Honor killings are caused by how society views women. A 2011 study titled “Cultural and Legal Discrimination Against Jordanian Girls” polled the country’s main population centers (the capital Amman, Zarqa, Irbid, Mafraq, Aqaba and Karak) and found that 80.9% of parents believe that protecting the female equates to protecting the family’s honor. The study revealed a shocking societal attitude toward women. Among those polled, 55% believed that a woman should be accompanied by her brother when she is outside the house; 66% are opposed to women having the same rights as a men of the same age with regard to being unaccompanied outside the house; 49% are opposed to a female child playing outside the house; and 29% say that all women should get married regardless of their education. According to the study, 29% of those polled said their convictions emanate from traditions, 25.1% said their convictions emanate from personal attitudes, 16% attributed their convictions to societal factors and 15.5% to religion.
The law and society protects the perpetrators
Jordanian law protects the perpetrators of honor crimes. The pressure exerted by civil society organizations is colliding with the legislature, which is preventing the law from being changed. In 2011, societal pressure forced Jordan’s parliament to backtrack on amending Article 76 of the temporary penal code whereby “the use of mitigating reasons for assault crimes” would have been abolished. This article protects the perpetrators of honor crimes who often benefit from mitigating reasons and avoid receiving a deterring punishment.
With regard to honor crimes, Article 340 of the Jordanian penal code lists the mitigating reasons for reducing the penalty. The article says that “he who discovers his wife, or one of his female ascendants or descendants or sisters with another in an unlawful bed and he kills, wounds or injures one or both of them, benefits from a penalty reduction.”

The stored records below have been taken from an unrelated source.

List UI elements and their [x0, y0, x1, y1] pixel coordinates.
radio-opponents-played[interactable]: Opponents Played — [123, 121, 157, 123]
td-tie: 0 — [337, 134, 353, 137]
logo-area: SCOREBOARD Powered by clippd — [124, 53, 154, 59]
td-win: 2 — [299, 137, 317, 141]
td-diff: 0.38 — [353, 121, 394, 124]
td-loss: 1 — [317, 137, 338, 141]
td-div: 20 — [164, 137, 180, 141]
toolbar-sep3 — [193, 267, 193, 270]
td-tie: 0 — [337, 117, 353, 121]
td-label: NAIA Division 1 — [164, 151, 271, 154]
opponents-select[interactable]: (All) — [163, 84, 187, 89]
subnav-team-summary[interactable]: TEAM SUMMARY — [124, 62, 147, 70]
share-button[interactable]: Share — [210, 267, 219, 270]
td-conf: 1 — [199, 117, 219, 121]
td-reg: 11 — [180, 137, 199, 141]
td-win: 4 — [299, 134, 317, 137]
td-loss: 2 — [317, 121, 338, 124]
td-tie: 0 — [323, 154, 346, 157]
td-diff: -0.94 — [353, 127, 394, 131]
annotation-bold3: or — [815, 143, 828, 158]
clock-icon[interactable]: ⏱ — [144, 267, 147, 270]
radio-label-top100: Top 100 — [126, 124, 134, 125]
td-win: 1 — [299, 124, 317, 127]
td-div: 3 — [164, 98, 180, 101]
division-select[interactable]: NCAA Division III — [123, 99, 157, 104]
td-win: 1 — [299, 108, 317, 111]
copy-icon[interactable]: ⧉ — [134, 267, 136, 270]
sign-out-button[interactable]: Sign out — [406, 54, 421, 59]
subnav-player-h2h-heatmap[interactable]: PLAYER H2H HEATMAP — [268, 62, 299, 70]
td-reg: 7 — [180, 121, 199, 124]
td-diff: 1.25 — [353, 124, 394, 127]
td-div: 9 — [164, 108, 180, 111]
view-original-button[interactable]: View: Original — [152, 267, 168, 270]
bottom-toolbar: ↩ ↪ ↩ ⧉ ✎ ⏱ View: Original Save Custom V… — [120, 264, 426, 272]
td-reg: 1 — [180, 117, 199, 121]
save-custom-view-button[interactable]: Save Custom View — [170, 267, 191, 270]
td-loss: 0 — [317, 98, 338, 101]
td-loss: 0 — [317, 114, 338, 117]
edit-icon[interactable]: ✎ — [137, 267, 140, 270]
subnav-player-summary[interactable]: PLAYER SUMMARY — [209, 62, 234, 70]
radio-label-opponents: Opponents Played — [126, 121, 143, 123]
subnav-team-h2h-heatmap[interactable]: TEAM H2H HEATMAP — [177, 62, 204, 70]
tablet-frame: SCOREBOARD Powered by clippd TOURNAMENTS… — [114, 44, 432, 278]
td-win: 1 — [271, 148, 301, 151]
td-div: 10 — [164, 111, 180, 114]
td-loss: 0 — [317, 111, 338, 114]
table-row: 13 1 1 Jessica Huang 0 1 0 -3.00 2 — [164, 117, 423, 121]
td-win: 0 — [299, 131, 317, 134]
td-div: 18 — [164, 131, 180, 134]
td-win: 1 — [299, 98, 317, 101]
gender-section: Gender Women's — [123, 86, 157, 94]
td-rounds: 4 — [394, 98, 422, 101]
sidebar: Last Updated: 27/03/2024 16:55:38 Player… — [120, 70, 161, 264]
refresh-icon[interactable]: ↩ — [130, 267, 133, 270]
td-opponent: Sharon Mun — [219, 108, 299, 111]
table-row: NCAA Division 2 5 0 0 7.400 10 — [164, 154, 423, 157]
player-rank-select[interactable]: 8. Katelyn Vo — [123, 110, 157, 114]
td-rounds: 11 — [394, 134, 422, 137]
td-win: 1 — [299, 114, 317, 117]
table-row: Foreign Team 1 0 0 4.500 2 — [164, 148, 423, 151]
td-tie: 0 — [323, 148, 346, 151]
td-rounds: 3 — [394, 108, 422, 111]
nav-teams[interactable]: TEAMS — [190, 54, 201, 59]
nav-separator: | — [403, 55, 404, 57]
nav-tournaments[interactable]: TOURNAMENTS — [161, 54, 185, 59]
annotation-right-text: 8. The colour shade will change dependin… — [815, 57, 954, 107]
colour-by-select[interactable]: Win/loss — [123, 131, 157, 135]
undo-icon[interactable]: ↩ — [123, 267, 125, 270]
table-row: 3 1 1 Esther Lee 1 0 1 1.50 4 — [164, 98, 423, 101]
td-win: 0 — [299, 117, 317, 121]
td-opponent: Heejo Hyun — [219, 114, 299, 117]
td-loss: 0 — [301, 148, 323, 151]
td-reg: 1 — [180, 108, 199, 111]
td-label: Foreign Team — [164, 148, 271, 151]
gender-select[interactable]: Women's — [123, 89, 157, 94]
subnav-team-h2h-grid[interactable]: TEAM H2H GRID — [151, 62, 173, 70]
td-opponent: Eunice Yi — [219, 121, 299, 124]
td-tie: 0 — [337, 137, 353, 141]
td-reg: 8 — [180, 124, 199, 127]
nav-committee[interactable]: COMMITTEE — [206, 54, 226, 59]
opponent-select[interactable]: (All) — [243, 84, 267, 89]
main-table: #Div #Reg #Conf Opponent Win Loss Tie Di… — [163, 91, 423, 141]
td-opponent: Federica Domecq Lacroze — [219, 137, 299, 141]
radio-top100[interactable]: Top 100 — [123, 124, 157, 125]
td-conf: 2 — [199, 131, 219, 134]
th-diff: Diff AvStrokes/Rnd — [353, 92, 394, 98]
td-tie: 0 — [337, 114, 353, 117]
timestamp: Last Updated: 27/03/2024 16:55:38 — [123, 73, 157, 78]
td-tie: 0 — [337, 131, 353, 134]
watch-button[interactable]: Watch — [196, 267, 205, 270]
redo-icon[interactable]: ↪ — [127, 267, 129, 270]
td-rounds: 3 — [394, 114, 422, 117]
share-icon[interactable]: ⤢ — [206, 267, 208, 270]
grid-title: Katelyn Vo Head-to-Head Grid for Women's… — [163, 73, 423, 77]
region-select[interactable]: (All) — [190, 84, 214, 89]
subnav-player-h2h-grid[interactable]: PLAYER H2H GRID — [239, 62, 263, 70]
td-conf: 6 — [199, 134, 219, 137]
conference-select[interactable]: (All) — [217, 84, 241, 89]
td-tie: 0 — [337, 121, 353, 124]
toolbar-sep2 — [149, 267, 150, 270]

The law specifies the conditions under which a perpetrator is given a reduced sentence, specifying that there must be an element of surprise and the crime of adultery must be caught in the act. According to Article 97 of the penal code, if the mitigating conditions are present, then the penalty is reduced from execution or life imprisonment with the possibility of hard labor, to at least one year imprisonment. According to the same article, for any other crime the imprisonment shall be six months to two years, and if the crime is a misdemeanor then the punishment shall be imprisonment not exceeding six months or a 25-dinar fine.
Parliament’s refusal to drop reduced sentences for mitigating circumstances in honor crimes has made the courts more strict in determining the mitigating reasons, especially since most crimes do not fall under Article 340. A 2010 study conducted by the National Council for Family Affairs showed that 78% of criminals do not benefit from mitigating reasons. But then why are they not receiving a deterring punishment? According to the study, 70% of criminals benefit from the victim's family dropping its “private claim,” something which allows the perpetrator to get away with the minimum penalty. When the family drops its private claim it indicates its approval of the crime, which in 69% of the cases is committed by the victim’s brother.
Activists for the “No Honor in Honor Killings” initiative have for years been expressing their opposition to honor crimes on social networking websites. They document the crimes and stories of the victims and criminals. However, they have made no progress after years of work and therefore decided to revolt. They demonstrated by forming a human chain, raising a banner saying “You Are Killing Us With Your Honor.” In both the real world and cyberspace they were met with insults accusing them of being “obscene,” yet they have not despaired.